Desafios e Oportunidades no Agronegócio Brasileiro
No episódio 302 do programa Market Makers, a conversa abordou a força global do agronegócio brasileiro e sua crescente conexão com o mercado financeiro, representado por figuras como Marcos Jank, professor do Insper, e Vitor Duarte, CIO da Suno Asset. Jank ressaltou a importância de uma compreensão mais profunda das dinâmicas que permeiam esse setor vital.
“A Faria Lima precisa entender que o agronegócio sempre será uma montanha-russa. Isso implica em volatilidade. Compreender isso é essencial”, destacou Jank. Ele mencionou que, após o ano de 2022, muitos no mercado acreditaram que o setor seguiria em alta indefinidamente. Porém, a realidade é que o agronegócio passará por altos e baixos, uma característica inerente à sua estrutura.

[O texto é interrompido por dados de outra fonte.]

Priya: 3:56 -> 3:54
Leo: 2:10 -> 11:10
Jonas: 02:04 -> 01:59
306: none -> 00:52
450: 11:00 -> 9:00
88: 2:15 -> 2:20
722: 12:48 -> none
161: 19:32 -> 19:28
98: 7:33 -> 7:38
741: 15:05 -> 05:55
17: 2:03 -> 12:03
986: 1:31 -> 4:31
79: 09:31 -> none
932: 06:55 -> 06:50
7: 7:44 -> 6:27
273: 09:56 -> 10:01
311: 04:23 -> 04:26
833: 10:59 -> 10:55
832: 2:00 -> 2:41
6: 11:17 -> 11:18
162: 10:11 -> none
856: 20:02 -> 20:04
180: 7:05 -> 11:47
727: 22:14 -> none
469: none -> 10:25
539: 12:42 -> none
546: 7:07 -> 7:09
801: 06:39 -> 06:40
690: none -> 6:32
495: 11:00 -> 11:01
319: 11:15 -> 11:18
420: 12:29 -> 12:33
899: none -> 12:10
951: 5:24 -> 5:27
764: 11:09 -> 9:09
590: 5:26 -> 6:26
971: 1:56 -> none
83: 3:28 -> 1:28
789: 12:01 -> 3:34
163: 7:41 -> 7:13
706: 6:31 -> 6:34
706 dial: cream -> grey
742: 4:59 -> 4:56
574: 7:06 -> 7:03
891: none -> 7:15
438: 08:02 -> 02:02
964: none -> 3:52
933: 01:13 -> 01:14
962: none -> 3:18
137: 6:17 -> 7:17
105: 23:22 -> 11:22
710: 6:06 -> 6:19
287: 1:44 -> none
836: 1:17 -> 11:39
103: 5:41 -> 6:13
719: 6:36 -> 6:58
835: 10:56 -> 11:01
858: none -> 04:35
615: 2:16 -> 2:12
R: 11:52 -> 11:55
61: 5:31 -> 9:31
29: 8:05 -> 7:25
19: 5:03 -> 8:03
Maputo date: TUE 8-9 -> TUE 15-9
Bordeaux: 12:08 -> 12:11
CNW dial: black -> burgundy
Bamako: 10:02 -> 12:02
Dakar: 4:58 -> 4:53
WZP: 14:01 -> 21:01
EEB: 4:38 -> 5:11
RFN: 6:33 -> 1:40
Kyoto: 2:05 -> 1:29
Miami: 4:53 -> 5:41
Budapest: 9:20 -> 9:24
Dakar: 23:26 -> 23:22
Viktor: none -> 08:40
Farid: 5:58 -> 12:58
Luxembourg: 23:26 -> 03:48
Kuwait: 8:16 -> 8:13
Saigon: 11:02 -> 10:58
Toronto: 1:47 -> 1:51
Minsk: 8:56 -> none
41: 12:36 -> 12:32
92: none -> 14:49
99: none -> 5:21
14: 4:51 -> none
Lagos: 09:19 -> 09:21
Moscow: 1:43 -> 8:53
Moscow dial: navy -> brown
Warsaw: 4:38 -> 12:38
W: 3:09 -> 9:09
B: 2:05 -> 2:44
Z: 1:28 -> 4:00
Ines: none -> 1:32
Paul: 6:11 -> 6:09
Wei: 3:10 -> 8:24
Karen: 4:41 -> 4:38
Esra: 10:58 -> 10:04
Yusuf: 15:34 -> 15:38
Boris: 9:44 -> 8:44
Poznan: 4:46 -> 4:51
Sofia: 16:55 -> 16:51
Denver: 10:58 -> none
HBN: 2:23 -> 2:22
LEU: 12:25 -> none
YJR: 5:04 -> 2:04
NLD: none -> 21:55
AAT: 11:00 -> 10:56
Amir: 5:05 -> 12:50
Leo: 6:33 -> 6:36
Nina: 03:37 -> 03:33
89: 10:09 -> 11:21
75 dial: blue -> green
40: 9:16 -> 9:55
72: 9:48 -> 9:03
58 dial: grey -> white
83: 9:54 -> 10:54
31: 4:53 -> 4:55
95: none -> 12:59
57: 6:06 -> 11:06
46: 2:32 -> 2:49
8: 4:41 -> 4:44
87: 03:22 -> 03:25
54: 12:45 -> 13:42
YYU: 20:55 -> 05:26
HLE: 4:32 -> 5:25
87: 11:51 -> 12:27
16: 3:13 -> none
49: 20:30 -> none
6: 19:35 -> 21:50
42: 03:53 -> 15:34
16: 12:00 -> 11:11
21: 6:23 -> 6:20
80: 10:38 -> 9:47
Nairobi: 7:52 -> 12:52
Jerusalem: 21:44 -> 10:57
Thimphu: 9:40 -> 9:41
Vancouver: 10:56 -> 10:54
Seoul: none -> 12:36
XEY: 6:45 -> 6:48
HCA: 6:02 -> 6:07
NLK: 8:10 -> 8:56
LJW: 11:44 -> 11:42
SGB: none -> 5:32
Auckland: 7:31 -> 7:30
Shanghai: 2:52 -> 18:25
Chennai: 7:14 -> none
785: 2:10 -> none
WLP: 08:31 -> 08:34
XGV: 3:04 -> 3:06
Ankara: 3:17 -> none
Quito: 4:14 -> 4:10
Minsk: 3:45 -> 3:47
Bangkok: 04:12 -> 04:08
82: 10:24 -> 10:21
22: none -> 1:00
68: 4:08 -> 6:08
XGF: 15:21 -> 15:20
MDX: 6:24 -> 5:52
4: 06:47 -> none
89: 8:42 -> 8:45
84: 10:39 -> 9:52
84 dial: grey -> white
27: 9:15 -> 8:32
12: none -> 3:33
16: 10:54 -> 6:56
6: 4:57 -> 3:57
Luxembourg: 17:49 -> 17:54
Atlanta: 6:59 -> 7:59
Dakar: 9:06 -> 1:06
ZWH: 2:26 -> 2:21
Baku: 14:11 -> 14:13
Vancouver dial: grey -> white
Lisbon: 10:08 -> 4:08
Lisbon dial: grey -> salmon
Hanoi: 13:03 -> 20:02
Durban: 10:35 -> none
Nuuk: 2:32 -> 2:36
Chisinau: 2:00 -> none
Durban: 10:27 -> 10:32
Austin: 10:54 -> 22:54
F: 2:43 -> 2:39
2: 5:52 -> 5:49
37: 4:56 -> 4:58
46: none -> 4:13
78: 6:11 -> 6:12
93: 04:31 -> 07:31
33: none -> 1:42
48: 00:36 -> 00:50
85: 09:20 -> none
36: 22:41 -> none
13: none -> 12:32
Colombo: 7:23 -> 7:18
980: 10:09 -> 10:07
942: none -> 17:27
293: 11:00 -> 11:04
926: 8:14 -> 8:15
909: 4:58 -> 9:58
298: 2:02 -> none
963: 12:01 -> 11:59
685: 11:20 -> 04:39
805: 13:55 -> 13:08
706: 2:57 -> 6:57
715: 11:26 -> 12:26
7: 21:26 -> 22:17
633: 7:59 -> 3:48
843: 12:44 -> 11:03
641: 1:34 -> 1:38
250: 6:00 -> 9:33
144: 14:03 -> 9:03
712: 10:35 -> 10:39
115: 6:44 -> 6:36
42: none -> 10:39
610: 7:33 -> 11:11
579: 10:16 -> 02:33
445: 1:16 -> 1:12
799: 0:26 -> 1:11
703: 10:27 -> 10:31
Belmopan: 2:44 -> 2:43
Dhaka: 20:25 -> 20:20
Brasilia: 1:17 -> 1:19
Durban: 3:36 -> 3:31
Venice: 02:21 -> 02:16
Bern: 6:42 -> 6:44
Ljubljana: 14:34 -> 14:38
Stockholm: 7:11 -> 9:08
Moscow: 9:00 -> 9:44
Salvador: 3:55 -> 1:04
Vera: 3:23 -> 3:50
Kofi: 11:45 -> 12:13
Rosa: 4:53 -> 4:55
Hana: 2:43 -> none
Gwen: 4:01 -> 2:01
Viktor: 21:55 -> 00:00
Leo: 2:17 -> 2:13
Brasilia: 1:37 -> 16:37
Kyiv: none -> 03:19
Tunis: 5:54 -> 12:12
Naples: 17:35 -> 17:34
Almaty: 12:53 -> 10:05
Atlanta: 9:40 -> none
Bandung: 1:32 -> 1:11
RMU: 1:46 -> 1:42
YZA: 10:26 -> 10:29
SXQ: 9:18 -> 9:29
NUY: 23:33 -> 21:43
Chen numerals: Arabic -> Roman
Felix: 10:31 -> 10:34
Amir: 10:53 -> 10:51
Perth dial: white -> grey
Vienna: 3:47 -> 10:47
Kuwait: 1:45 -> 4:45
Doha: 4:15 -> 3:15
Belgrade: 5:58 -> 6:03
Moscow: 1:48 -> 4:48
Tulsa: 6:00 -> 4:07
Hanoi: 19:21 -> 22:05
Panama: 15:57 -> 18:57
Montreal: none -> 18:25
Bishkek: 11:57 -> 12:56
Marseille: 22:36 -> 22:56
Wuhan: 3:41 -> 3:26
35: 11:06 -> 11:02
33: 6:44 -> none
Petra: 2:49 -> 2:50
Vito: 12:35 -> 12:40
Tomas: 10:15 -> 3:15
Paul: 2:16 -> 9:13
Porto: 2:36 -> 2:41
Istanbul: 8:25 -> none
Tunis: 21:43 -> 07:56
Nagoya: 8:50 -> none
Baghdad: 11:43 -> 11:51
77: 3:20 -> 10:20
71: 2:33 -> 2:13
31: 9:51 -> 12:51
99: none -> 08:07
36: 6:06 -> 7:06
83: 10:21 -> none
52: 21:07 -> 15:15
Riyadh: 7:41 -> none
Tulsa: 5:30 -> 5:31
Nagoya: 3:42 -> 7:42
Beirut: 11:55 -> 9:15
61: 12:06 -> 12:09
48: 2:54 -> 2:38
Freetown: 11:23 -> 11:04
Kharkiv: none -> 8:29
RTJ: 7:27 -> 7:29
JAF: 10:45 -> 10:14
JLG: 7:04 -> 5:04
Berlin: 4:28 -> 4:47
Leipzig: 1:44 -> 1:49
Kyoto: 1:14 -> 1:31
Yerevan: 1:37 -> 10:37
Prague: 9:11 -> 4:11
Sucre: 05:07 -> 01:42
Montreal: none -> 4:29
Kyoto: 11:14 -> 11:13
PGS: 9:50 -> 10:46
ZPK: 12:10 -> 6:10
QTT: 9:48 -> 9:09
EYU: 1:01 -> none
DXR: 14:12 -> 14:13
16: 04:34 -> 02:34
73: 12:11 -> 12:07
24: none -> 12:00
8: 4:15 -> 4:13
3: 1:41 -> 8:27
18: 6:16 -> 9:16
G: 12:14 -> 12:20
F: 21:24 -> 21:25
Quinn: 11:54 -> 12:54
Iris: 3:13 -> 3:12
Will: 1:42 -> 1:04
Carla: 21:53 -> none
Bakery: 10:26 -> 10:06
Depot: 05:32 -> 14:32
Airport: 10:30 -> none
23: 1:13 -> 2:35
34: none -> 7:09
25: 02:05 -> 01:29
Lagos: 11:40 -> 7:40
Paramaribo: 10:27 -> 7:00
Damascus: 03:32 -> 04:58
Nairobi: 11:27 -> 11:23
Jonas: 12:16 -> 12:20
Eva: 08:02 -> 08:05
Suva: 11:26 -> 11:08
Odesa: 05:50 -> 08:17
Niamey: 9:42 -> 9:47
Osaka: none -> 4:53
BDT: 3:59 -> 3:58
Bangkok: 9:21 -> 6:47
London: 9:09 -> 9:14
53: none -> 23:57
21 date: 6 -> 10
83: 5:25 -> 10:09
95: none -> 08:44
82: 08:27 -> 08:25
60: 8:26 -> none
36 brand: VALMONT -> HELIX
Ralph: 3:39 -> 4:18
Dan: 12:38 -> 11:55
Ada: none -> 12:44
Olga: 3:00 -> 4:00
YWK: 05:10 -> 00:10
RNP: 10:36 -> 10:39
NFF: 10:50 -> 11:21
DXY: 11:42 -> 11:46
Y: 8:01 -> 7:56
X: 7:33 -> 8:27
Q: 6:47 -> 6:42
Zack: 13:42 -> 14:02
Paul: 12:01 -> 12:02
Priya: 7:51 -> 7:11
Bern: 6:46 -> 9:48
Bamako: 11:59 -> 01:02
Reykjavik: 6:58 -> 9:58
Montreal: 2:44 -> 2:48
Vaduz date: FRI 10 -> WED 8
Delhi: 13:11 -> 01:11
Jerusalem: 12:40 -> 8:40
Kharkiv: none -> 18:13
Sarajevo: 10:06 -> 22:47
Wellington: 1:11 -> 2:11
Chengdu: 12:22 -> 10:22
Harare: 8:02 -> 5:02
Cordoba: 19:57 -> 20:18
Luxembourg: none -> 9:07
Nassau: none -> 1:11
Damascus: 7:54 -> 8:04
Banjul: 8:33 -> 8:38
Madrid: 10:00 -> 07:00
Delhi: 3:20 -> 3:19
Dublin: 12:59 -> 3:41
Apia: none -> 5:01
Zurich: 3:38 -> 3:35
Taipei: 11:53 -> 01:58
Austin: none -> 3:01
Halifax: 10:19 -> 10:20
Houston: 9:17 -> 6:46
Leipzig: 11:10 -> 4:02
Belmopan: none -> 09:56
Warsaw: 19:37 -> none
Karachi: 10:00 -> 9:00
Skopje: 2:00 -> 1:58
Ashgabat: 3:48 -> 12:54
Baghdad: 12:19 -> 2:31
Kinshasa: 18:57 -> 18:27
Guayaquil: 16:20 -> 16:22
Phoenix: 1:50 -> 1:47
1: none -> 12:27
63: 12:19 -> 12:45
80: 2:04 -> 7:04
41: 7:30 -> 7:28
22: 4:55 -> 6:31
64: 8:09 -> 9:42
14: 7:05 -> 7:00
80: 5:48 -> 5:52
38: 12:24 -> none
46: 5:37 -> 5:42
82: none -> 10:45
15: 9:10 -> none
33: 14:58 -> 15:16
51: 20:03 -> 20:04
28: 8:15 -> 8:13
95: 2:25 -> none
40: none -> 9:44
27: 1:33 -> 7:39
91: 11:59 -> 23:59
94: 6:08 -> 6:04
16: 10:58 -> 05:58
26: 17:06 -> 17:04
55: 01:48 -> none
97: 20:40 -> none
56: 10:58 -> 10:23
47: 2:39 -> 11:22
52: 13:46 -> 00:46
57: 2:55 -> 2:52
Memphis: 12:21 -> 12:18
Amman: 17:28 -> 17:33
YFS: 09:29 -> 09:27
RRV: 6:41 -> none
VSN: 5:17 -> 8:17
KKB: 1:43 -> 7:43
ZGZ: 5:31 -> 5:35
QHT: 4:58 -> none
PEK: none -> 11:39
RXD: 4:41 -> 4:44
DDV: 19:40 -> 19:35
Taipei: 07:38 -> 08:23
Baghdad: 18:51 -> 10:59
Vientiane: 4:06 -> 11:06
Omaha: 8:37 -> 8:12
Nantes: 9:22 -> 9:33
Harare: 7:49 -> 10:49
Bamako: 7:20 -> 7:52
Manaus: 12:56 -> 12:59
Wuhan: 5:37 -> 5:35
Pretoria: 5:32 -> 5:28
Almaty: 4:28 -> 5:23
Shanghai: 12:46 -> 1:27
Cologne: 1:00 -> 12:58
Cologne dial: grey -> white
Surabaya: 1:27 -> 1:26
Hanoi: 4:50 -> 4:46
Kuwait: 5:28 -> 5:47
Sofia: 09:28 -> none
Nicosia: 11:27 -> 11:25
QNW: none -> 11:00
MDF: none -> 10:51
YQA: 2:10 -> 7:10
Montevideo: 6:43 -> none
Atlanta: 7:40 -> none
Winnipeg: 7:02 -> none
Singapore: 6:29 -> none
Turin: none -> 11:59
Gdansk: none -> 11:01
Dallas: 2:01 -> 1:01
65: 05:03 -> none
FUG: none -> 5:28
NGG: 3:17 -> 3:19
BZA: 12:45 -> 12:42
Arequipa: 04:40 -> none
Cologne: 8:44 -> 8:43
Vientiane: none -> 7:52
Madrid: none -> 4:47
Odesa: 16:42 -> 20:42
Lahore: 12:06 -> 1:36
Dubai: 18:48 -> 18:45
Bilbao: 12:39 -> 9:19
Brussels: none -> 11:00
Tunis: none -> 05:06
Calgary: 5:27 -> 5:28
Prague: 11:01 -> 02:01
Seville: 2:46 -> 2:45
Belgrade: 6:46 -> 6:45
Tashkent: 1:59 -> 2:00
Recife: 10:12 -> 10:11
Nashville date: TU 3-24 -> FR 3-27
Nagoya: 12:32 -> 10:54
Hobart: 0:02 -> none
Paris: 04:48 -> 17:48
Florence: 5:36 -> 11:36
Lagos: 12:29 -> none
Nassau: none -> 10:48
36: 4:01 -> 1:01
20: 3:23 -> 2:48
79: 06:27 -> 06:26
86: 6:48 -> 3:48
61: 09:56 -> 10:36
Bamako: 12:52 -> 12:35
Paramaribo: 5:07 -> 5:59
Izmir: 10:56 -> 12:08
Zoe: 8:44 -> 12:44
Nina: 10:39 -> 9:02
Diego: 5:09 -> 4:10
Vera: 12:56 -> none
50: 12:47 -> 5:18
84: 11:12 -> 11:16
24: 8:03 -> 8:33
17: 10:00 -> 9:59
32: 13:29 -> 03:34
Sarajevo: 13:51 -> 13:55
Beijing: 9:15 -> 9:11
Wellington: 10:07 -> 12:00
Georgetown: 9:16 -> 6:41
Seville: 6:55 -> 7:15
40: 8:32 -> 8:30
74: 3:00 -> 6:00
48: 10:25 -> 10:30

Além disso, o professor enfatizou os desafios que o setor ainda enfrenta, particularmente em relação à governança e à profissionalização. Jank apontou a baixa transparência nos números e operações que muitas vezes são realizadas na pessoa física, utilizando métodos simples como o livro-caixa, como um entrave para o desenvolvimento do agronegócio.
Entre Altos e Baixos: A Realidade do Setor
Em 2022, em meio a um cenário de margens elevadas, a Faria Lima aumentou a concessão de crédito para o topo da cadeia produtiva, que já se encontrava em uma situação de alavancagem. Isso levou a um aumento da dívida entre os produtores. Vitor Duarte explicou que, dos 5 milhões de produtores rurais no Brasil, aproximadamente 1 milhão são assentados. “Aqueles que utilizam caminhonetes ou aviões representam cerca de 100 mil produtores, sendo responsáveis por aproximadamente 90% da produção”, esclareceu.
Este grupo, que se destaca no agronegócio, foi o principal beneficiado pelo crédito do mercado financeiro, mesmo já tendo acesso a recursos do Banco do Brasil, do Plano Safra e a operações de barter. Isso levanta questões sobre a sustentabilidade dessa prática em um setor marcado por forte volatilidade.
Duarte identificou três fontes principais de volatilidade que afetam o agronegócio: custos, clima e preços das commodities. “O agronegócio é uma montanha-russa. A Faria Lima pode não ter percebido isso ou, por outro lado, optou por ignorar essa realidade. É fundamental que ambos os lados compreendam suas dinâmicas”, reforçou o CIO da Suno Asset.
Transformações nas Relações entre Produtores e Credores
Com a expansão do agronegócio no mercado de capitais, especialmente com a introdução de CRAs e Fiagros, a relação entre produtores e credores mudou significativamente. Duarte lembrou que, antes dessa mudança, os produtores negociavam diretamente com os bancos, e questões como problemas de safra geravam diálogos diretos para renegociações de dívidas.
“Antigamente, se um produtor dizia ‘vamos quebrar, tivemos um problema de safra’, isso se tornava uma questão governamental, e as conversas sobre renegociação aconteciam de forma mais informal. Com o advento do mercado de capitais, essa dinâmica se alterou radicalmente”, explicou.
“Hoje, se alguém em um fundo menciona dificuldades financeiras, a reação imediata é a venda de cotas, o que resulta em perdas para os fundos e limita a capacidade de reestruturação. Atualmente, os credores não são mais apenas bancos estatais; mais de 3 milhões de pessoas investem em Fundos de Investimento Imobiliário (FIIs) e Fiagros”, concluiu Duarte.